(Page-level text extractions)
◇ ◇ ◇

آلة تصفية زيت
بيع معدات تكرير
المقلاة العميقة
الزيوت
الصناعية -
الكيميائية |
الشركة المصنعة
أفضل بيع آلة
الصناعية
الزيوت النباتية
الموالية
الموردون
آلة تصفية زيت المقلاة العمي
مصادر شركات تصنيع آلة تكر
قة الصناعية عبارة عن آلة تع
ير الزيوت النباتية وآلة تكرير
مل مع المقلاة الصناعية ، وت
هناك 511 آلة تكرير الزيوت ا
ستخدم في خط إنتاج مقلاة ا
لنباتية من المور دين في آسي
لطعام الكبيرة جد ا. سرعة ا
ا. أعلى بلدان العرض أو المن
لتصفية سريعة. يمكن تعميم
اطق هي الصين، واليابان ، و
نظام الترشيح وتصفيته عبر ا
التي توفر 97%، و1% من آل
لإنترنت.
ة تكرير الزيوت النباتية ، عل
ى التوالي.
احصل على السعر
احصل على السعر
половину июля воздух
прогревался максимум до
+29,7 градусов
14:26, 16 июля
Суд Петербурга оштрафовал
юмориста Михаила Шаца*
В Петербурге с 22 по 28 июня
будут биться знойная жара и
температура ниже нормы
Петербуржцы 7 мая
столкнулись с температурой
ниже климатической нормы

◇ ◇ ◇

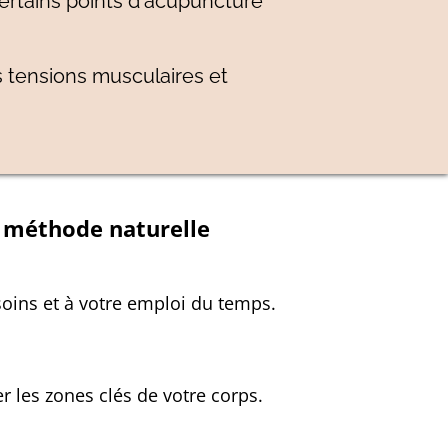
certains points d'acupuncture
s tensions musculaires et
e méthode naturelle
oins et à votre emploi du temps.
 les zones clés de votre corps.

◇ ◇ ◇

● **YOUR ASSIGNMENT**
Find the lines above holding the word "المقلاة" and show them.

● **RESULT**
المقلاة العميقة
آلة تصفية زيت المقلاة العمي
مل مع المقلاة الصناعية ، وت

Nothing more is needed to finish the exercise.